Exhibit 7-7. Lease or buy a BMW 328i
Determining the Relevant Cash Flows
An important aspect of the previous example is that it assumed the same end points under both alternatives, that is, that you did not own the car at the end of the 4 years. You sold it after 4 years under the buy option or turned it in after 4 years under the lease option. Had you not modeled equivalent end points, you would not be evaluating just the difference between buying and leasing. You would have also included the difference between owning and not owning the car at the end of year 4. If the objective is to isolate the cost differences between buying and leasing, you must model the same end point under both alternatives.
Another key assumption in the previous example was the choice of the 4-year time horizon. How could you model the cash flows if you were not sure whether you would keep this new car for 4, 6, or even 10 years? The approach shown in Exhibit 7-8 accommodates that scenario by assuming that you will own the car after 4 years under both options. Under the buy option you do not sell it and therefore receive no cash at the end of year 4. Under the lease option you purchase the car at the end of the lease for (you can assume) $19,000 and therefore pay out $24,400 ($19,000 plus the final lease payment of $5,400). Because under both alternatives you own the car at the end of year 4, how long you keep it after that is irrelevant to the original buy versus lease choice.
Exhibit 7-8. Lease/buy analysis when the time frame is unclear
Should maintenance costs be included in the model when analyzing the buy-versus-lease decision? Yes, if maintenance costs would be different under the buy and lease options. No, if maintenance costs would be the same under both the buy and lease options. When constructing DCF analyses you can determine whether a particular cash flow needs to be considered using what is sometimes referred to as the with-without rule. The only relevant cash flows are those that differ with a particular choice versus without that choice. For example, suppose you must pay for gasoline whether you buy the car or lease a car. The cost of the gas is real. It’s just not relevant to the choice between buying or leasing the car.
Selecting the Appropriate Discount Rate
The interest rate in present value calculations is often referred to as the discount rate. The appropriate discount rate is the one that reflects the decision-maker’s opportunity cost of capital, in other words how much the decision-maker could have benefited from the use of this money had it not been committed to this project. If the cash is already on hand, the appropriate discount rate is the rate of return you could have earned on alternative investments. If cash must be raised to undertake this project, the appropriate discount rate is the rate that must be paid to obtain those funds. The logic is the same whether the decision-maker is a for-profit corporation, a nonprofit organization, or you or your family. If you’re going to make the payments on a car lease by taking the funds out of your bank account, the appropriate discount rate is the amount you would have earned had the money remained in that account. If you are going to make those payments by borrowing the money from your brother-in-law, the appropriate discount rate is the interest rate he charges you on that loan.

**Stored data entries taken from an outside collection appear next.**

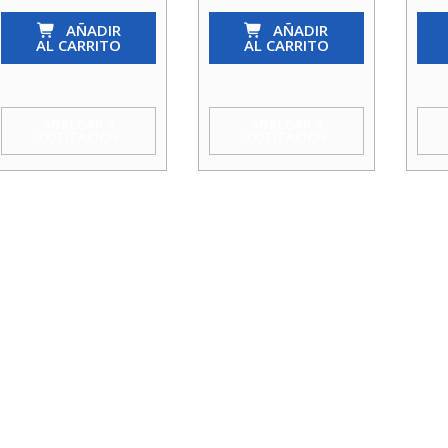
So-
So-
So-
So-
AÑADIR
So-
AÑADIR
So-
AL CARRITO
AL CARRITO
So
So
Hi
1
1.1/4
1/2
X
X
X
AGREGAR A
AGREGAR A
COTIZACIÓN
COTIZACIÓN
3/4
1.1/4
1/2
X
X
X3/
3/4
3/4
Agu
Agua
Agua
Tau
Taumm
Taumm
cant
cantidad
cantidad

As discussed in Chapter 6, “Stocks, Bonds, and the Weighted Average Cost of Capital,” most corporations are financed through a combination of debt and equity. The weighted average of the cost of debt and the cost of equity is the firm’s cost of capital (WACC). The WACC is the interest rate that firms typically use when conducting discounted cash flow analyses. An important exception would be situations in which the investment being considered is of greater risk than the activities usually undertaken by that corporation. In such cases a risk-adjusted interest rate, one higher than the company’s WACC, would be more appropriate. Incorporating risk considerations into DCF analyses is discussed in Chapter 9, “Financial Analysis of a Corporation’s Strategic Initiatives.”
Money Has Time Value Because of Interest Rates, Not Because of Inflation
A dollar received in the future is always worth less than a dollar received today. That would be true even if you lived in a zero inflation world. Money has time value because if you receive it sooner, you can either invest it and earn interest or borrow less and avoid paying interest. If you lived in a zero inflation world, interest rates would be lower, but they would still exist. You would still need to make time value of money adjustments. Nominal interest rates, those that exist in the marketplace, are themselves affected by inflationary expectations. For example, a banker who requires a 2% real return and expects inflation to average 7% might offer you a mortgage at 9%. If the banker had expected inflation to average only 4%, she could have offered you a 6% mortgage. When performing DCF analyses you can use either real, that is, inflation-adjusted, interest rates or nominal interest rates, but you need to be consistent. If you project cash flows that do not include anticipated future price changes, you need to discount those using real interest rates. If you project nominal cash flows, you need to discount those using nominal interest rates. This second approach is usually the easier one for managers to understand and work with. Project the dollar amounts you think you will actually receive or have to pay in future years, and discount those using the firm’s nominal weighted average cost of capital.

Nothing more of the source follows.